Already weakened by three decades of slow arsenic poisoning from Reaganism, the United States ordered up a new dose of Ronald Reagan's special "government is the problem" elixir in Election 2010 and it is hard to envision how this willing victim will soon, if ever, recover.
Perhaps the most telling of all the exit polls from Tuesday was that a solid majority of voters declared that they thought "government is doing too many things better left to businesses and individuals," paraphrasing Reagan's favorite political theme, one that has been at the center of America's stunning decline.
Animus against Big Government has always had a populist appeal and surely some of Washington's clunky actions have fed this disdain. But Reaganism is, in essence, the populist, smiling face of Big Money ruthlessly neutralizing the one institution that could threaten corporate dominance of America, a democratized and energized federal government.
Today's victorious corporate Republican chieftains and their Tea Party foot soldiers are just the latest embodiment of Reagan's dark legacy. They favor cutting taxes for the rich; slashing social programs; reducing regulations on corporations; weakening the power of unions; ignoring needed investments in national infrastructure; disdaining environmental science; and trusting "the magic of the market."
This Republican strategy that Reagan popularized in the early 1980s has over the past three decades returned the United States to a second Gilded Age of extreme wealth at the top, a shrinking middle class, growing desperation among the working classes, rampant stock speculation, and a bubble-and-bust economy.
Yet amazingly, millions of Americans went to the polls on Tuesday and voted for this approach. In Rust Belt states such as Ohio and Pennsylvania which have substantial interest in manufacturing jobs related to the auto industry, voters punished Democrats who saved General Motors and Chrysler, and favored Republicans who would have blocked the bailout.
Voters also sent the conflicting message that they wanted the federal government to focus on "jobs, jobs, jobs" but also cut the deficit. They then empowered Republicans whose major idea for job creation is to slash taxes for the richest top two percent of Americans, an approach that has been ineffective in job creation but is expected to add about $700 billion in red ink over the next decade.
Other craziness lies ahead. Media pundits are already hectoring President Barack Obama to move right and cooperate with the Republicans, but the Republican leadership has made clear that its primary goal for the next two years is to make sure that Obama is defeated in 2012.

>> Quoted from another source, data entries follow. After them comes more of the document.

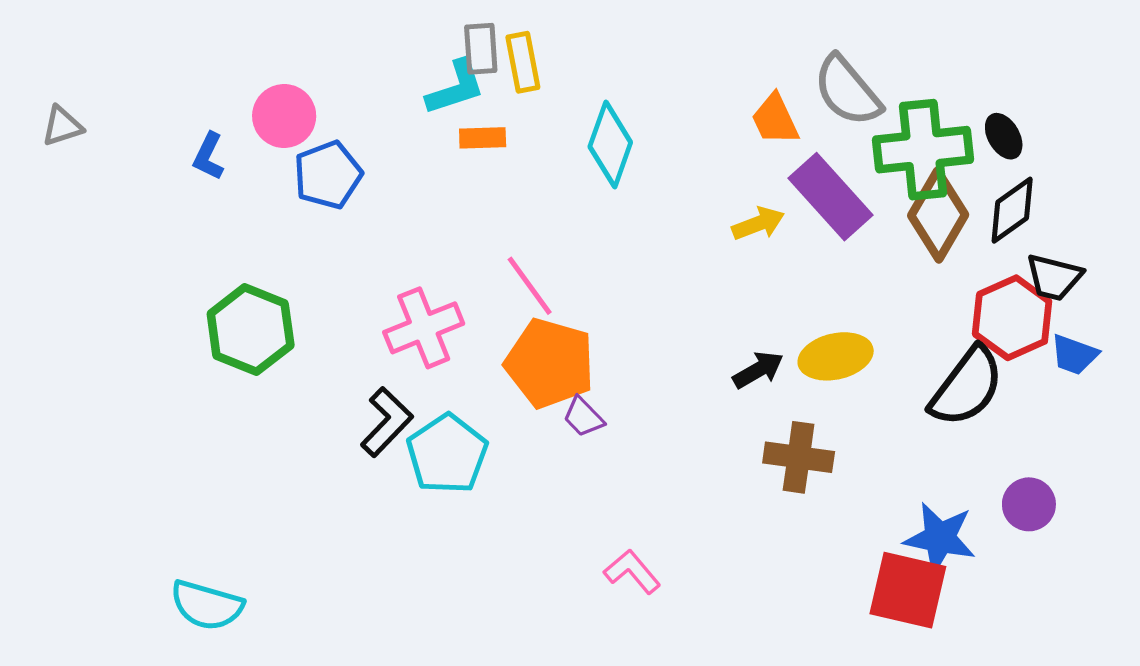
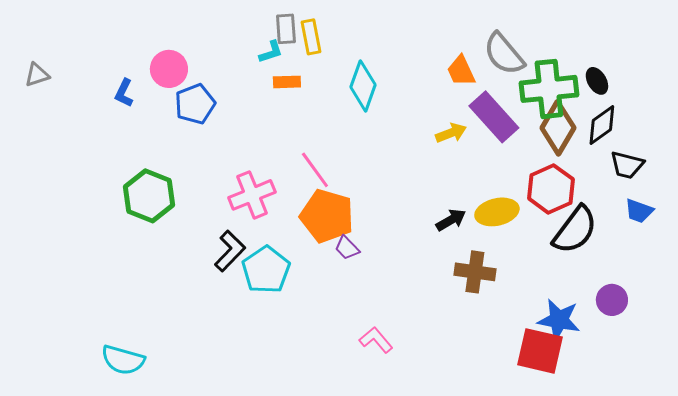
cyan L-shape: (456, 87) -> (271, 52), size x0.7
red hexagon: (1012, 318) -> (551, 189), moved

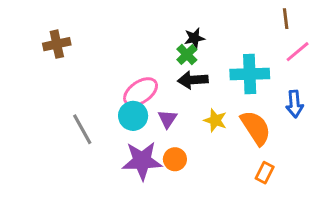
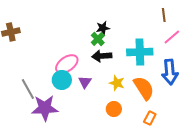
blue arrow: (295, 104) -> (170, 72), size x1.4
orange circle: (175, 159) -> (114, 109), moved
purple star: (142, 161) -> (45, 108), moved

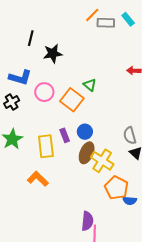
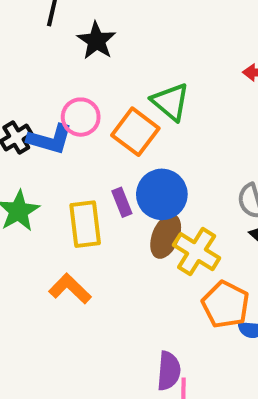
black star: (53, 54) -> (96, 41), turned -30
blue L-shape: (20, 78) -> (50, 139), moved
green triangle: (90, 85) -> (171, 102), size x1.5
blue circle: (85, 132) -> (162, 194), size x1.6

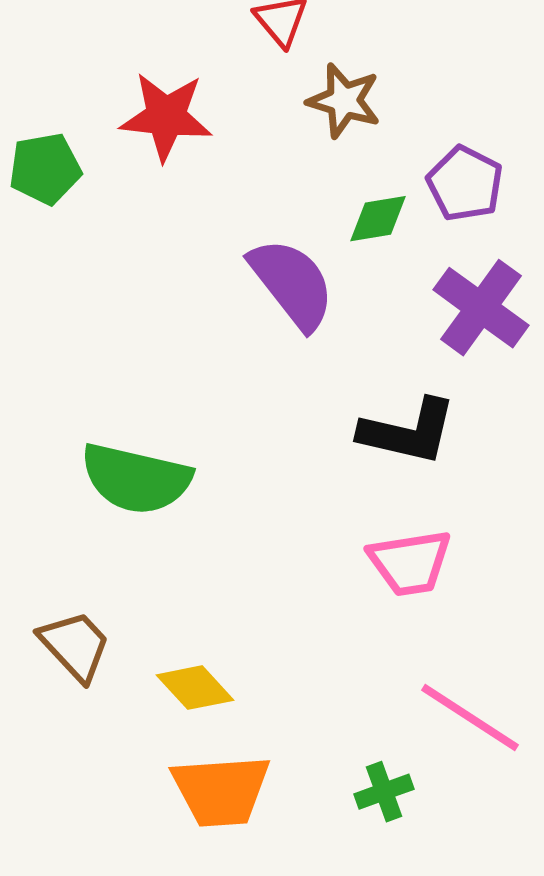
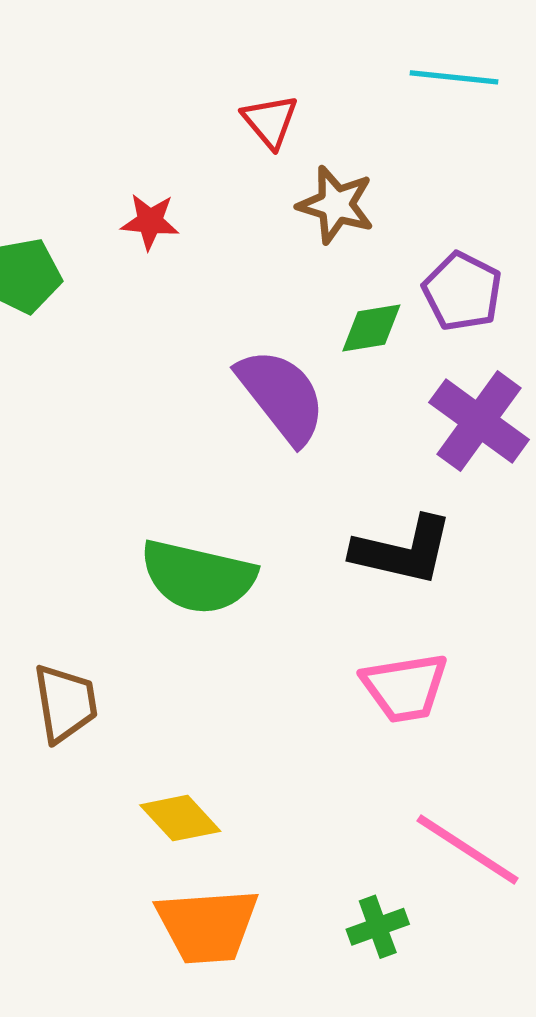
red star: (166, 117) -> (150, 221), size x0.6
green semicircle: (136, 479) -> (198, 577), moved
brown trapezoid: (75, 646) -> (65, 703), moved, turned 34

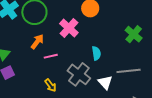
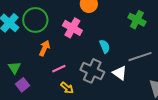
pink line: (51, 56) -> (59, 69), moved

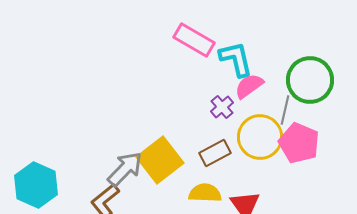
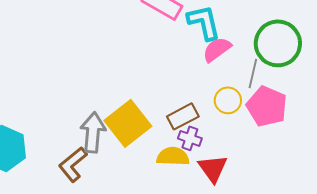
purple cross: (222, 107) -> (190, 138), moved, turned -30
yellow circle: (260, 137) -> (228, 100), size x0.6
gray arrow: (125, 169) -> (93, 132), turned -39

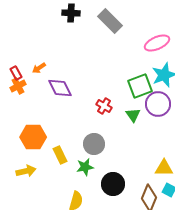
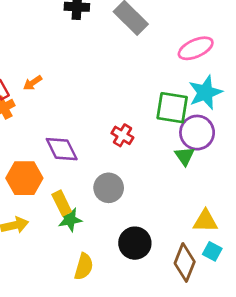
green square: (140, 86) -> (172, 108), turned 30
purple diamond: (60, 88) -> (62, 149), moved
green triangle: (133, 115) -> (185, 156), moved
green star: (85, 167) -> (70, 220), moved

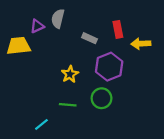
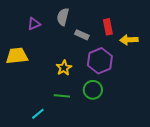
gray semicircle: (58, 19) -> (63, 17), moved
yellow trapezoid: (19, 46) -> (17, 56), moved

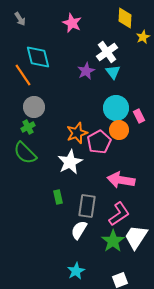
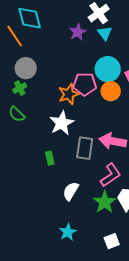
pink pentagon: (99, 142) -> (85, 84), moved, turned 30
green semicircle: (25, 153) -> (17, 114), size x0.7
gray rectangle: (87, 206) -> (85, 148), moved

"The single most important thing we want to achieve is for President Obama to be a one-term president," declared the Senate's Republican Leader Mitch McConnell of Kentucky, shortly before Election Day.
Other key Republicans have announced that they will not compromise on what they regard as their "principles" or on the anti-government message that they discerned from the voters.
In short, Obama faces the prospect of continued Republican obstructionism except that now the GOP is in a much stronger position. When the economy continues to sputter as it almost surely will the news media will blame Obama, either for "failing" to achieve bipartisanship or for "failing" to heed the supposed electoral message and shift rightward far enough.
Meanwhile, Republicans are angling to regain control of all three branches of government: the Executive, the Legislature and the Judiciary. The dream of Karl Rove's "permanent Republican majority" appears to be alive and well.
The Left's Reaction
It's also a safe bet that the American Left will continue to berate Obama for not being "left enough," for not somehow enacting socialized medicine or for not getting Congress to approve other sweeping progressive legislation.
But the voters told pollsters that they felt Obama was too much of a left-wing activist. Indeed, House Democrats, who took the hardest votes for progressive legislation such as a "public option" for health care and a cap-and-trade system to combat global warming, took the brunt of the Republican assault.
While Republicans were unseating progressive legislators like Sen. Russ Feingold of Wisconsin, many progressives were deserting Obama and the Democrats by not voting or casting ballots for minor third parties. Some even campaigned against Democrats who fell short on some issue or another.